Back on the horse...
In a certain stage after you reach your twenties, all the aunties start asking you the dreaded question: “So when are you going to get a serious boyfriend?”
In the beginning you might choke or stutter and mutter something about not finding the right person yet. And although after a while you learn to avoid the question, change the subject or give premeditated lame excuses… it never ceases to bother you that you can’t simply answer “I already got one”… and then stick your tongue out at them.
There’s an ocean of “men” out there but very few worth fishing… And it might be all easy to say that you’re on the market and looking… it’s much harder actually finding someone worth keeping. Especially since most people out there are into “open” relationships or colourful friendships and no one really wants to take time off their busy schedule to work on something that “might” just develop into something more serious and worthwhile.
And then you find someone worth dating…
You didn’t meet him at a nightclub; he isn’t someone you work with or a member of any gang. In fact, he’s the kind of guy you could take home to meet your mother… and grandmother. He doesn’t dress funny, use foul language or talk about himself non-stop and eventually he finds the courage to ask you out. You feel comfortable around him and talking to him so dating should be a piece of cake right?
Not! No matter how much you try to see dating as a natural encounter, you will still take extra special care on your appearance… to the point of trying your whole wardrobe at least twice and end up wearing the first thing you put on. This wasn’t just on the first date… you find yourself wanting to make the effort each time you go out together.
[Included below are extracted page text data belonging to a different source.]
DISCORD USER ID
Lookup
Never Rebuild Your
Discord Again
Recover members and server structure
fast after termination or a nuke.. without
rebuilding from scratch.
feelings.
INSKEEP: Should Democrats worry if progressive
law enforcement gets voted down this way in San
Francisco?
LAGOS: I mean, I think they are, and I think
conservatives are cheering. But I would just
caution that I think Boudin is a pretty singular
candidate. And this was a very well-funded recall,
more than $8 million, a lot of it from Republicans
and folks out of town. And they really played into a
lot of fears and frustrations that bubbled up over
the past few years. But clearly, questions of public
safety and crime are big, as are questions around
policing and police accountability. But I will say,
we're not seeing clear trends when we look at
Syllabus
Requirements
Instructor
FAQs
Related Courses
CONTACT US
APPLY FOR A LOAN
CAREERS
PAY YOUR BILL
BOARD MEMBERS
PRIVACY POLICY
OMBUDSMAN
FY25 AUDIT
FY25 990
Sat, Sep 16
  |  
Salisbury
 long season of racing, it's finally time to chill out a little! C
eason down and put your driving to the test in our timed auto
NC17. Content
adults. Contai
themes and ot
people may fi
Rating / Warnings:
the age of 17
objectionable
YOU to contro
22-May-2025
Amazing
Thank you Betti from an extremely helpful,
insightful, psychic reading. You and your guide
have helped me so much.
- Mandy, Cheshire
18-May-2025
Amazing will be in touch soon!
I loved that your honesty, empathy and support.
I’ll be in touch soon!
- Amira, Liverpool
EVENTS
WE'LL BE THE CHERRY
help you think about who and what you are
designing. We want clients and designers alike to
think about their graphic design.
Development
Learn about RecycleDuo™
After the initial break-the-ice conversation you begin enjoying each other’s company and find that he might be more than the cute face you first noticed. Conversation sways from interests to likes and dislikes and after a while you find yourself talking about what is and isn’t acceptable in a relationship. When you’re aware of all that’s happening you realise that you’ve actually set the ground rules for something that’s developing into what your parents have been praying for.
Where’s my suitcase???!!!!!
On contraire to what most men think… women don’t run from nice guys. No, this isn’t another case when the girl passes on the nice guy on a white horse for Mr Muscles on a bike. Sometimes the right opportunity comes at the wrong time. Sometimes people enter your life too early… or too late. It’s like that promotion that you really wanted but you know you weren’t qualified for. You bide your time trying to gain ground but you know that it will take time before you’re ready to fill those shoes.
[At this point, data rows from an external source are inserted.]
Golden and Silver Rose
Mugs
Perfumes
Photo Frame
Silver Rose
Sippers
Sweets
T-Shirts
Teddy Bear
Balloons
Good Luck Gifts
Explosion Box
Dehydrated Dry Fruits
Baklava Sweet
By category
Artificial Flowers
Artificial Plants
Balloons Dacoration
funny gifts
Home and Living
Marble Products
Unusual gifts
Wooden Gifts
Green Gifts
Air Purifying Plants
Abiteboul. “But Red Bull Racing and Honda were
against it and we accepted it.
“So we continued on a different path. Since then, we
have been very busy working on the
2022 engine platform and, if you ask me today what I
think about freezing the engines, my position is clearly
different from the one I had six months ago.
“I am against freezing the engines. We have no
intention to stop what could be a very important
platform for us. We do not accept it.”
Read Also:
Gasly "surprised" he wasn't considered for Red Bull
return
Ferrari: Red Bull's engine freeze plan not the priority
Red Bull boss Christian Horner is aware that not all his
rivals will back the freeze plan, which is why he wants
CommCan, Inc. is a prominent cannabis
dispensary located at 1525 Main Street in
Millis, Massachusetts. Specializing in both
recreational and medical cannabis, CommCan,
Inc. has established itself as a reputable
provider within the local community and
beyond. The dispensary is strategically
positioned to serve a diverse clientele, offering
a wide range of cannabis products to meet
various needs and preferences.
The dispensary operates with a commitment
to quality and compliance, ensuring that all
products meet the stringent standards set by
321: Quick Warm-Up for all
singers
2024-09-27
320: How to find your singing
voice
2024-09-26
I’d describe this situation more as the test of the desert. When you’ve been walking for a long time in the hot desert, you sweat and you hurt and you dream of a cool oasis to fulfil your every basic desire. You begin imagining an oasis just a mile away but when you get there all you find is what you’ve seen everywhere else… dry, hot sand. The disappointment is heart wrenching and soul degrading. The illusion of an oasis, these bittersweet mirages always seem more real than the last one but after many disappointments you learn to walk past them so not to waste any more time and energy. There will be times when one will really look like the real thing and it is punishment to an exhausted soul to have to keep walking past it. You can’t deny the truth that you might be walking past the real thing, but you can’t afford to risk another disappointment that could potentially mean the life or death of your soul.
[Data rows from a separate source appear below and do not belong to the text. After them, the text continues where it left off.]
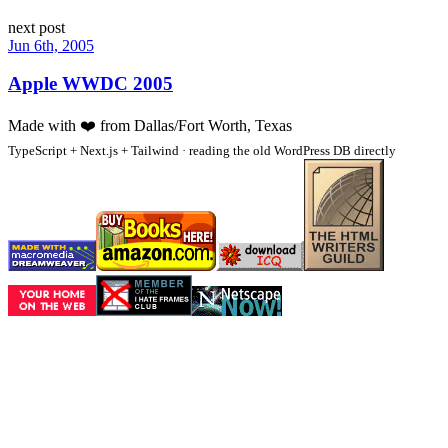
next post
Jun 6th, 2005
Apple WWDC 2005
Made with
❤️
from Dallas/Fort Worth, Texas
TypeScript + Next.js + Tailwind · reading the old WordPress DB directly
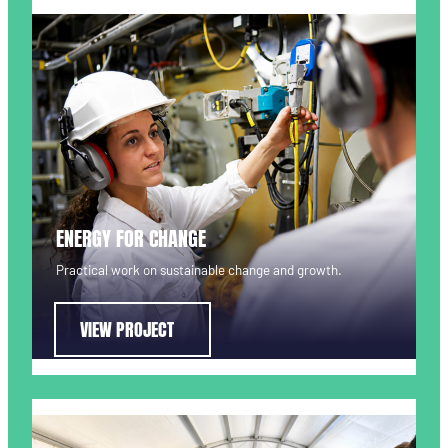
ENERGY FOR CHANGE
Practical work on sustainable change and growth.
VIEW PROJECT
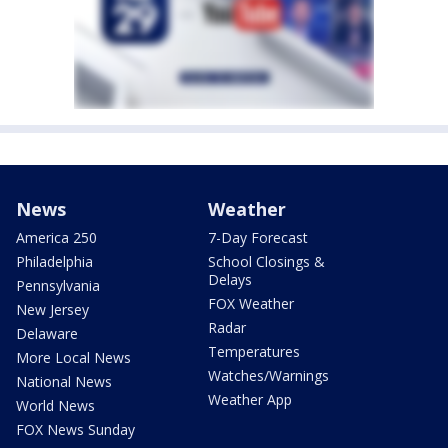
News
Weather
America 250
7-Day Forecast
Philadelphia
School Closings &
Delays
Pennsylvania
FOX Weather
New Jersey
Radar
Delaware
Temperatures
More Local News
Watches/Warnings
National News
Weather App
World News
FOX News Sunday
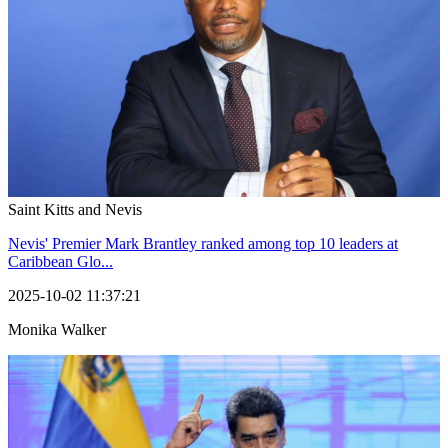
Saint Kitts and Nevis
Nevis' Premier Mark Brantley ranked among top 10 leaders at
Caribbean Glo...
2025-10-02 11:37:21
Monika Walker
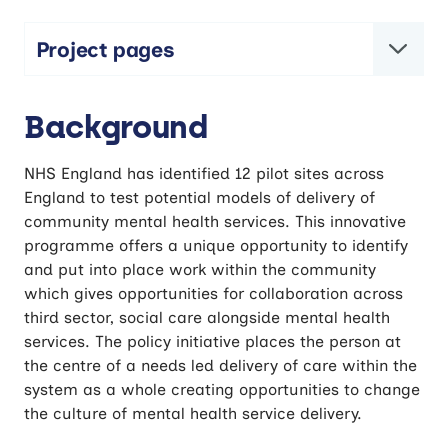
Project pages
Community Mental Health Framework Pilot
Background
Evaluation
NHS England has identified 12 pilot sites across
England to test potential models of delivery of
community mental health services. This innovative
programme offers a unique opportunity to identify
and put into place work within the community
which gives opportunities for collaboration across
third sector, social care alongside mental health
services. The policy initiative places the person at
the centre of a needs led delivery of care within the
system as a whole creating opportunities to change
the culture of mental health service delivery.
There are times in our lives when the simplest of decisions can tear our hearts apart. The decisions we make are part of the people we become and define our characters. They are compulsory factors of our lives. Even the most successful executive businessmen that makes dozens of important decisions a day will have times in where they’d wish they didn’t have to make a decision. A decision goes hand in hand with responsibility, the minute you’ve made one, you become responsible for it. Life would be easier if you were told what to do. You wouldn’t be forced to make them or to assume responsibility for them and could always blame someone else for those that go wrong.
No matter how much you run; there are decisions that are inevitable. You can avoid them but at some point you will have to make them either way. For someone who’s used to his or her own company and enjoys spending time alone, dating is a hard challenge. You become aware that you are no longer just responsible for your feelings but for the feelings of a second person as well.
Getting on the horse is easy. Getting back on after you’ve fallen is hard but getting back on after you’ve fallen many times is mental and physical torture. You see the horse as a potential enemy with the power of seriously hurting you and even though you cannot blame it for all the other times you fell off, you can’t help but fear the repetition or pain. But no matter how many times you fall off, you eventually get back on… Why? Because life is simply not worth living unless you can ride it for all it’s worth, feeling the wind in your hair and riding into the sunset is what makes life worth living.